- **Provided records**:
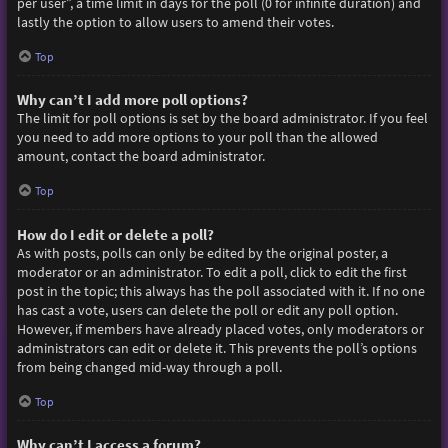
per user”, a time limit in days for the poll (0 for infinite duration) and
lastly the option to allow users to amend their votes.
Top
Why can’t I add more poll options?
The limit for poll options is set by the board administrator. If you feel
you need to add more options to your poll than the allowed
amount, contact the board administrator.
Top
How do I edit or delete a poll?
As with posts, polls can only be edited by the original poster, a
moderator or an administrator. To edit a poll, click to edit the first
post in the topic; this always has the poll associated with it. If no one
has cast a vote, users can delete the poll or edit any poll option.
However, if members have already placed votes, only moderators or
administrators can edit or delete it. This prevents the poll’s options
from being changed mid-way through a poll.
Top
Why can’t I access a forum?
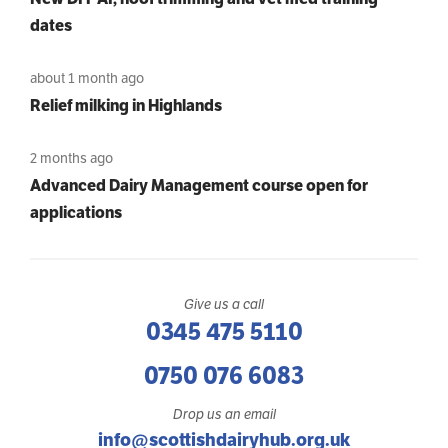
dates
about 1 month ago
Relief milking in Highlands
2 months ago
Advanced Dairy Management course open for
applications
Give us a call
0345 475 5110
0750 076 6083
Drop us an email
info@scottishdairyhub.org.uk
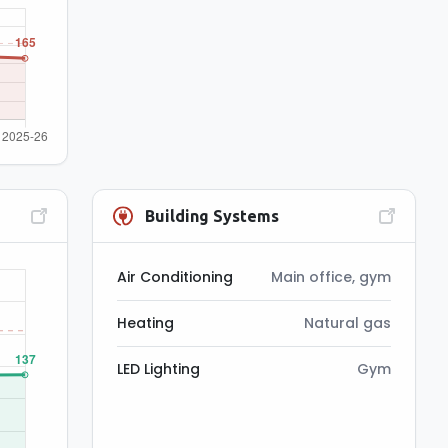
Building Systems
Air Conditioning
Main office, gym
Heating
Natural gas
LED Lighting
Gym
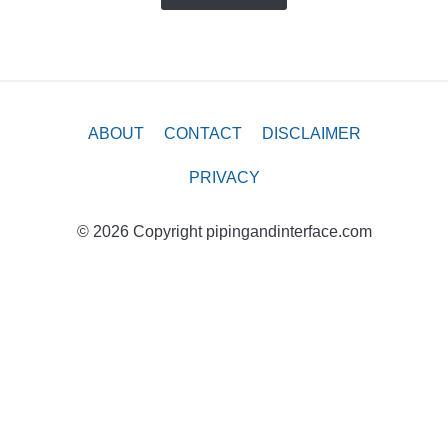
ABOUT
CONTACT
DISCLAIMER
PRIVACY
© 2026 Copyright pipingandinterface.com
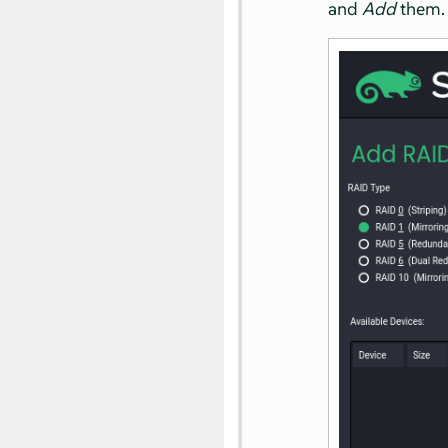
and
Add
them.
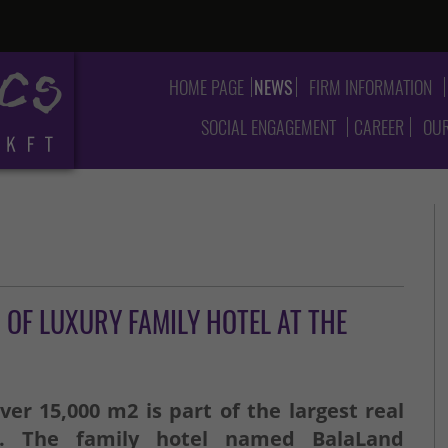
HOME PAGE
NEWS
FIRM INFORMATION
SOCIAL ENGAGEMENT
CAREER
OUR
OF LUXURY FAMILY HOTEL AT THE
ver 15,000 m2 is part of the largest real
n. The family hotel named BalaLand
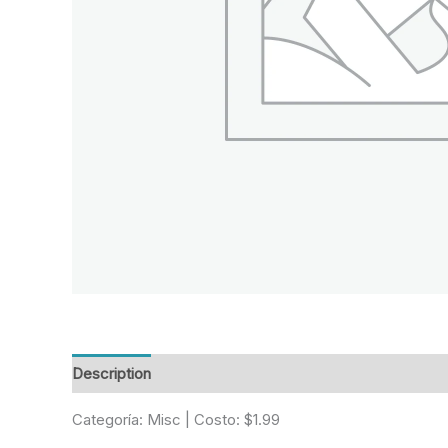
Description
Reviews (0)
Categoría: Misc | Costo: $1.99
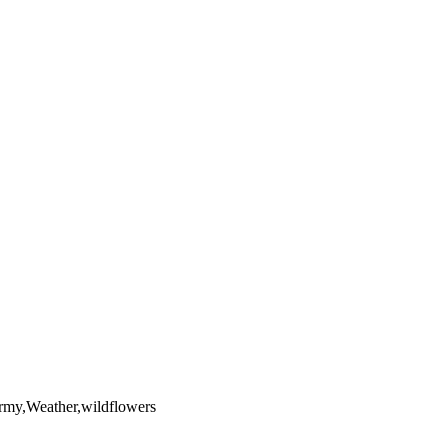
yright laws, all rights reserved. The images may not be copied,
the full extent of U.S. Copyright Law.
ormy,Weather,wildflowers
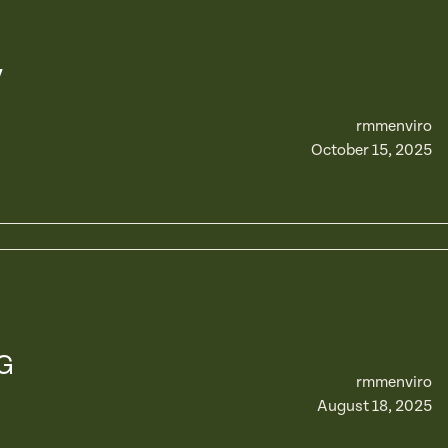
y
rmmenviro
October 15, 2025
G
rmmenviro
August 18, 2025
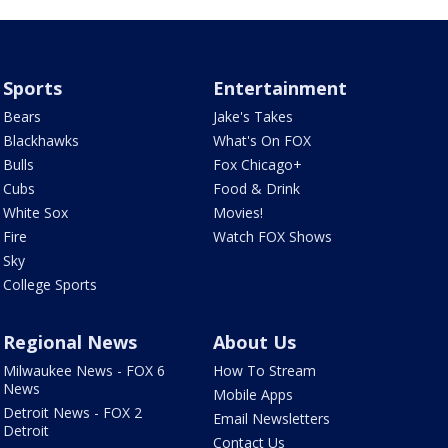
Sports
Entertainment
Bears
Jake's Takes
Blackhawks
What's On FOX
Bulls
Fox Chicago+
Cubs
Food & Drink
White Sox
Movies!
Fire
Watch FOX Shows
Sky
College Sports
Regional News
About Us
Milwaukee News - FOX 6
How To Stream
News
Mobile Apps
Detroit News - FOX 2
Email Newsletters
Detroit
Contact Us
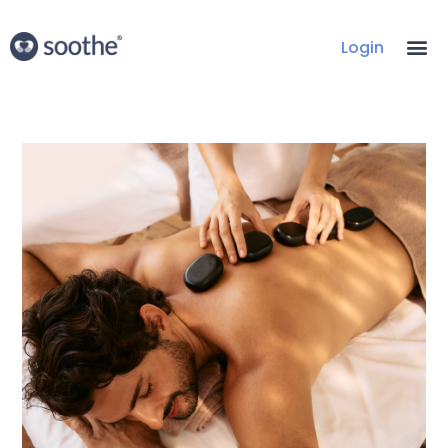
Login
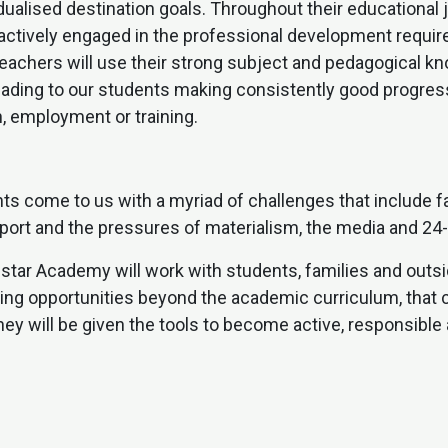
idualised destination goals. Throughout their educationa
 actively engaged in the professional development requi
teachers will use their strong subject and pedagogical k
leading to our students making consistently good progres
, employment or training.
s come to us with a myriad of challenges that include f
pport and the pressures of materialism, the media and 24
estar Academy will work with students, families and outs
iding opportunities beyond the academic curriculum, that
y will be given the tools to become active, responsible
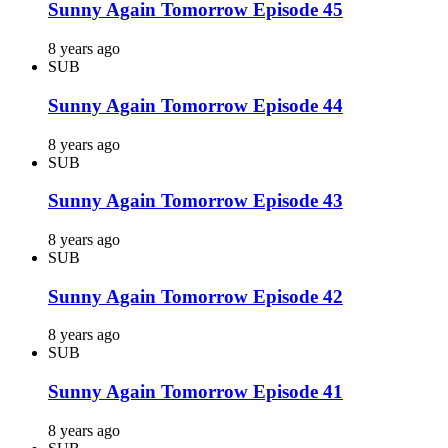
Sunny Again Tomorrow Episode 45
8 years ago
SUB
Sunny Again Tomorrow Episode 44
8 years ago
SUB
Sunny Again Tomorrow Episode 43
8 years ago
SUB
Sunny Again Tomorrow Episode 42
8 years ago
SUB
Sunny Again Tomorrow Episode 41
8 years ago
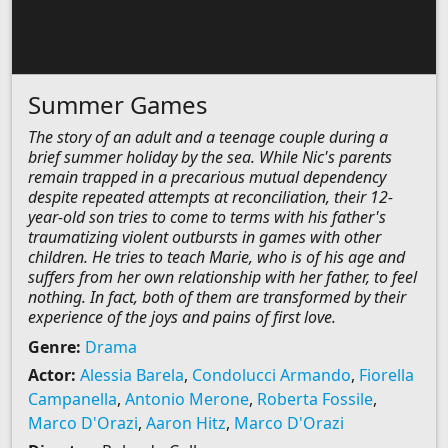
Summer Games
The story of an adult and a teenage couple during a
brief summer holiday by the sea. While Nic's parents
remain trapped in a precarious mutual dependency
despite repeated attempts at reconciliation, their 12-
year-old son tries to come to terms with his father's
traumatizing violent outbursts in games with other
children. He tries to teach Marie, who is of his age and
suffers from her own relationship with her father, to feel
nothing. In fact, both of them are transformed by their
experience of the joys and pains of first love.
Genre:
Drama
Actor:
Alessia Barela
,
Condolucci Armando
,
Fiorella
Campanella
,
Antonio Merone
,
Roberta Fossile
,
Marco D'Orazi
,
Aaron Hitz
,
Marco D'Orazi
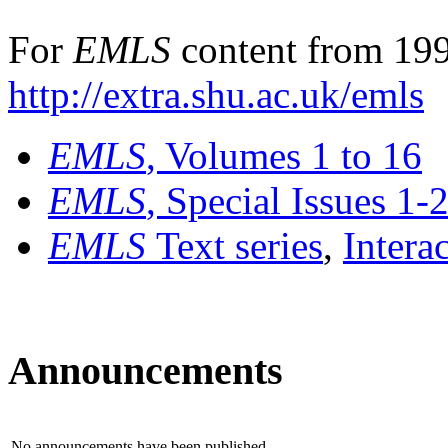
For
EMLS
content from 199
http://extra.shu.ac.uk/emls
EMLS
, Volumes 1 to 16
EMLS
, Special Issues 1-
EMLS
Text series
,
Intera
Announcements
No announcements have been published.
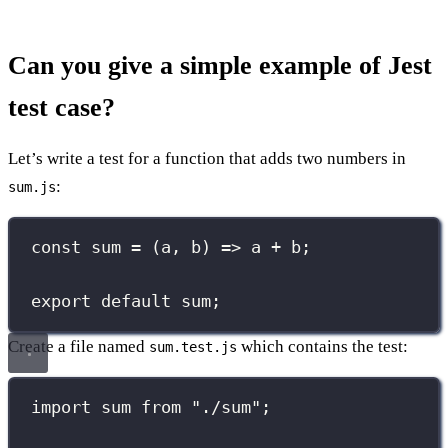
Can you give a simple example of Jest
test case?
Let’s write a test for a function that adds two numbers in
:
sum.js
const
sum
=
 (
a
, 
b
) 
=>
 a 
+
 b;
export
default
 sum;
Create a file named
which contains the test:
sum.test.js
import
 sum 
from
"
./sum
"
;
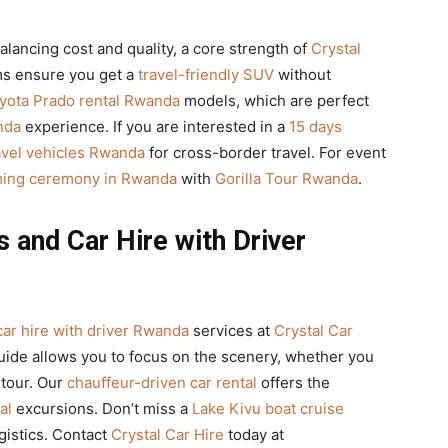
lancing cost and quality, a core strength of
Crystal
s ensure you get a
travel-friendly SUV
without
yota Prado rental Rwanda
models, which are perfect
nda
experience. If you are interested in a
15 days
avel vehicles Rwanda
for cross-border travel. For event
aming ceremony in Rwanda
with
Gorilla Tour Rwanda
.
 and Car Hire with Driver
car hire with driver Rwanda
services at
Crystal Car
guide allows you to focus on the scenery, whether you
 tour. Our
chauffeur-driven car rental
offers the
al
excursions. Don’t miss a
Lake Kivu boat cruise
gistics. Contact
Crystal Car Hire
today at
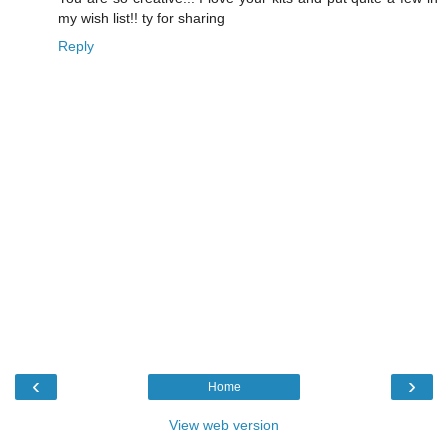
my wish list!! ty for sharing
Reply
‹
›
Home
View web version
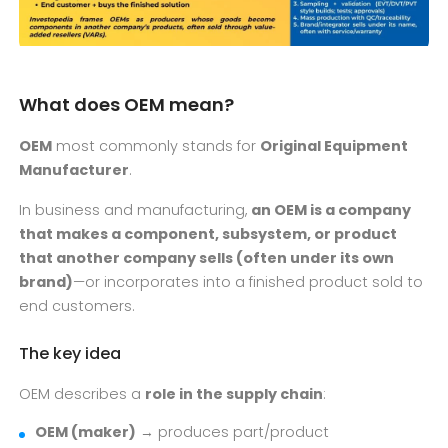
What does OEM mean?
OEM
most commonly stands for
Original Equipment
Manufacturer
.
In business and manufacturing,
an OEM is a company
that makes a component, subsystem, or product
that another company sells (often under its own
brand)
—or incorporates into a finished product sold to
end customers.
The key idea
OEM describes a
role in the supply chain
:
OEM (maker)
→ produces part/product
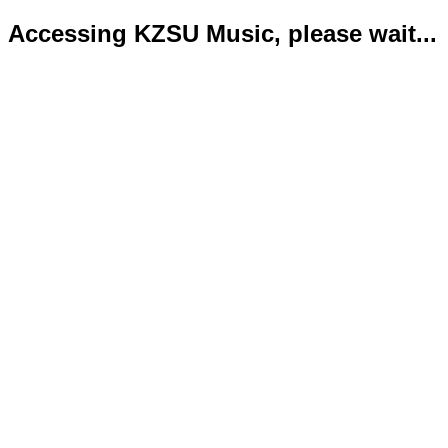
Accessing KZSU Music, please wait...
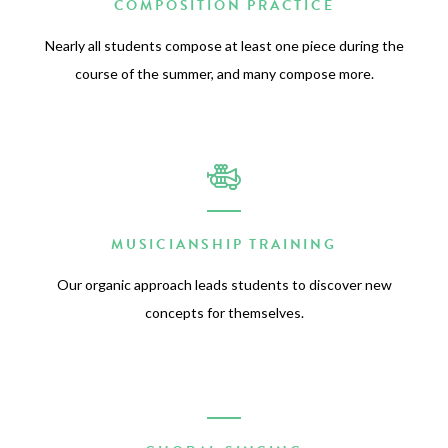
COMPOSITION PRACTICE
Nearly all students compose at least one piece during the
course of the summer, and many compose more.
MUSICIANSHIP TRAINING
Our organic approach leads students to discover new
concepts for themselves.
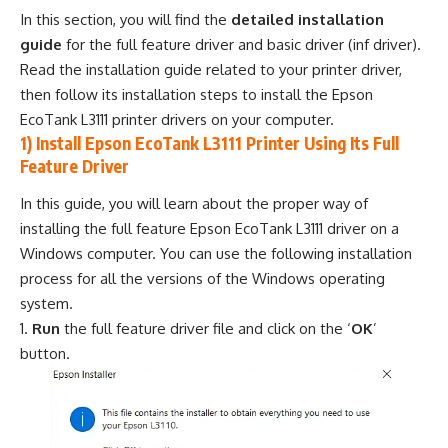
In this section, you will find the
detailed installation
guide
for the full feature driver and basic driver (inf driver).
Read the installation guide related to your printer driver,
then follow its installation steps to install the Epson
EcoTank L3111 printer drivers on your computer.
1) Install Epson EcoTank L3111 Printer Using Its Full
Feature Driver
In this guide, you will learn about the proper way of
installing the full feature Epson EcoTank L3111 driver on a
Windows computer. You can use the following installation
process for all the versions of the Windows operating
system.
Run
the full feature driver file and click on the ‘
OK
’
button.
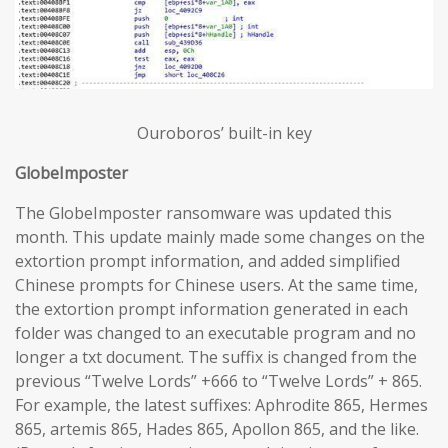
Ouroboros’ built-in key
GlobeImposter
The GlobeImposter ransomware was updated this
month. This update mainly made some changes on the
extortion prompt information, and added simplified
Chinese prompts for Chinese users. At the same time,
the extortion prompt information generated in each
folder was changed to an executable program and no
longer a txt document. The suffix is changed from the
previous “Twelve Lords” +666 to “Twelve Lords” + 865.
For example, the latest suffixes: Aphrodite 865, Hermes
865, artemis 865, Hades 865, Apollon 865, and the like.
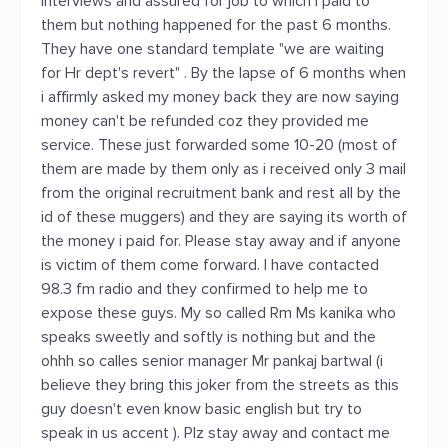
interviews and assured for job to which i paid to
them but nothing happened for the past 6 months.
They have one standard template "we are waiting
for Hr dept's revert" . By the lapse of 6 months when
i affirmly asked my money back they are now saying
money can't be refunded coz they provided me
service. These just forwarded some 10-20 (most of
them are made by them only as i received only 3 mail
from the original recruitment bank and rest all by the
id of these muggers) and they are saying its worth of
the money i paid for. Please stay away and if anyone
is victim of them come forward. I have contacted
98.3 fm radio and they confirmed to help me to
expose these guys. My so called Rm Ms kanika who
speaks sweetly and softly is nothing but and the
ohhh so calles senior manager Mr pankaj bartwal (i
believe they bring this joker from the streets as this
guy doesn't even know basic english but try to
speak in us accent ). Plz stay away and contact me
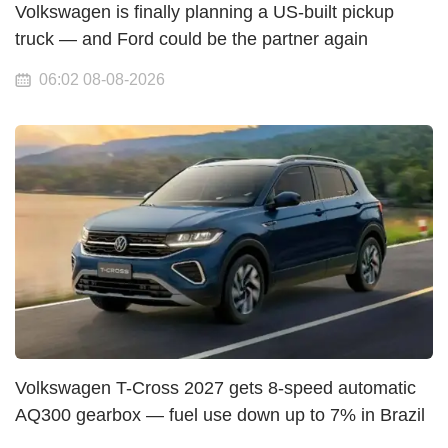
Volkswagen is finally planning a US-built pickup
truck — and Ford could be the partner again
06:02 08-08-2026
Volkswagen T-Cross 2027 gets 8-speed automatic
AQ300 gearbox — fuel use down up to 7% in Brazil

- **Aim of the exercise**: Write out the material above exactly; no pictures.

- **Your solution**:
per user”, a time limit in days for the poll (0 for infinite duration) and
lastly the option to allow users to amend their votes.
Top
Why can’t I add more poll options?
The limit for poll options is set by the board administrator. If you feel
you need to add more options to your poll than the allowed
amount, contact the board administrator.
Top
How do I edit or delete a poll?
As with posts, polls can only be edited by the original poster, a
moderator or an administrator. To edit a poll, click to edit the first
post in the topic; this always has the poll associated with it. If no one
has cast a vote, users can delete the poll or edit any poll option.
However, if members have already placed votes, only moderators or
administrators can edit or delete it. This prevents the poll’s options
from being changed mid-way through a poll.
Top
Why can’t I access a forum?
dates
about 1 month ago
Relief milking in Highlands
2 months ago
Advanced Dairy Management course open for
applications
Give us a call
0345 475 5110
0750 076 6083
Drop us an email
info@scottishdairyhub.org.uk
Building Systems
Air Conditioning
Main office, gym
Heating
Natural gas
LED Lighting
Gym
ABOUT
CONTACT
DISCLAIMER
PRIVACY
© 2026 Copyright pipingandinterface.com
and
Add
them.
HOME PAGE
NEWS
FIRM INFORMATION
SOCIAL ENGAGEMENT
CAREER
OUR
OF LUXURY FAMILY HOTEL AT THE
ver 15,000 m2 is part of the largest real
n. The family hotel named BalaLand
Description
Reviews (0)
Categoría: Misc | Costo: $1.99
yright laws, all rights reserved. The images may not be copied,
the full extent of U.S. Copyright Law.
ormy,Weather,wildflowers
y
rmmenviro
October 15, 2025
G
rmmenviro
August 18, 2025
Sports
Entertainment
Bears
Jake's Takes
Blackhawks
What's On FOX
Bulls
Fox Chicago+
Cubs
Food & Drink
White Sox
Movies!
Fire
Watch FOX Shows
Sky
College Sports
Regional News
About Us
Milwaukee News - FOX 6
How To Stream
News
Mobile Apps
Detroit News - FOX 2
Email Newsletters
Detroit
Contact Us
Login
idualised destination goals. Throughout their educationa
 actively engaged in the professional development requi
teachers will use their strong subject and pedagogical k
leading to our students making consistently good progres
, employment or training.
s come to us with a myriad of challenges that include f
pport and the pressures of materialism, the media and 24
estar Academy will work with students, families and outs
iding opportunities beyond the academic curriculum, that
y will be given the tools to become active, responsible
Sunny Again Tomorrow Episode 45
8 years ago
SUB
Sunny Again Tomorrow Episode 44
8 years ago
SUB
Sunny Again Tomorrow Episode 43
8 years ago
SUB
Sunny Again Tomorrow Episode 42
8 years ago
SUB
Sunny Again Tomorrow Episode 41
8 years ago
Summer Games
The story of an adult and a teenage couple during a
brief summer holiday by the sea. While Nic's parents
remain trapped in a precarious mutual dependency
despite repeated attempts at reconciliation, their 12-
year-old son tries to come to terms with his father's
traumatizing violent outbursts in games with other
children. He tries to teach Marie, who is of his age and
suffers from her own relationship with her father, to feel
nothing. In fact, both of them are transformed by their
experience of the joys and pains of first love.
Genre:
Drama
Actor:
Alessia Barela
,
Condolucci Armando
,
Fiorella
Campanella
,
Antonio Merone
,
Roberta Fossile
,
Marco D'Orazi
,
Aaron Hitz
,
Marco D'Orazi
For
EMLS
content from 199
http://extra.shu.ac.uk/emls
EMLS
, Volumes 1 to 16
EMLS
, Special Issues 1-
EMLS
Text series
,
Intera
Announcements
No announcements have been published.
Can you give a simple example of Jest
test case?
Let’s write a test for a function that adds two numbers in
:
sum.js
const
sum
=
 (
a
, 
b
) 
=>
 a 
+
 b;
export
default
 sum;
Create a file named
which contains the test:
sum.test.js
import
 sum 
from
"
./sum
"
;
lancing cost and quality, a core strength of
Crystal
s ensure you get a
travel-friendly SUV
without
yota Prado rental Rwanda
models, which are perfect
nda
experience. If you are interested in a
15 days
avel vehicles Rwanda
for cross-border travel. For event
aming ceremony in Rwanda
with
Gorilla Tour Rwanda
.
 and Car Hire with Driver
car hire with driver Rwanda
services at
Crystal Car
guide allows you to focus on the scenery, whether you
 tour. Our
chauffeur-driven car rental
offers the
al
excursions. Don’t miss a
Lake Kivu boat cruise
gistics. Contact
Crystal Car Hire
today at
my wish list!! ty for sharing
Reply
‹
›
Home
View web version
What does OEM mean?
OEM
most commonly stands for
Original Equipment
Manufacturer
.
In business and manufacturing,
an OEM is a company
that makes a component, subsystem, or product
that another company sells (often under its own
brand)
—or incorporates into a finished product sold to
end customers.
The key idea
OEM describes a
role in the supply chain
:
OEM (maker)
→ produces part/product
Accessing KZSU Music, please wait...
COMPOSITION PRACTICE
Nearly all students compose at least one piece during the
course of the summer, and many compose more.
MUSICIANSHIP TRAINING
Our organic approach leads students to discover new
concepts for themselves.
In this section, you will find the
detailed installation
guide
for the full feature driver and basic driver (inf driver).
Read the installation guide related to your printer driver,
then follow its installation steps to install the Epson
EcoTank L3111 printer drivers on your computer.
1) Install Epson EcoTank L3111 Printer Using Its Full
Feature Driver
In this guide, you will learn about the proper way of
installing the full feature Epson EcoTank L3111 driver on a
Windows computer. You can use the following installation
process for all the versions of the Windows operating
system.
Run
the full feature driver file and click on the ‘
OK
’
button.
Ouroboros’ built-in key
GlobeImposter
The GlobeImposter ransomware was updated this
month. This update mainly made some changes on the
extortion prompt information, and added simplified
Chinese prompts for Chinese users. At the same time,
the extortion prompt information generated in each
folder was changed to an executable program and no
longer a txt document. The suffix is changed from the
previous “Twelve Lords” +666 to “Twelve Lords” + 865.
For example, the latest suffixes: Aphrodite 865, Hermes
865, artemis 865, Hades 865, Apollon 865, and the like.
interviews and assured for job to which i paid to
them but nothing happened for the past 6 months.
They have one standard template "we are waiting
for Hr dept's revert" . By the lapse of 6 months when
i affirmly asked my money back they are now saying
money can't be refunded coz they provided me
service. These just forwarded some 10-20 (most of
them are made by them only as i received only 3 mail
from the original recruitment bank and rest all by the
id of these muggers) and they are saying its worth of
the money i paid for. Please stay away and if anyone
is victim of them come forward. I have contacted
98.3 fm radio and they confirmed to help me to
expose these guys. My so called Rm Ms kanika who
speaks sweetly and softly is nothing but and the
ohhh so calles senior manager Mr pankaj bartwal (i
believe they bring this joker from the streets as this
guy doesn't even know basic english but try to
speak in us accent ). Plz stay away and contact me
Volkswagen is finally planning a US-built pickup
truck — and Ford could be the partner again
06:02 08-08-2026
Volkswagen T-Cross 2027 gets 8-speed automatic
AQ300 gearbox — fuel use down up to 7% in Brazil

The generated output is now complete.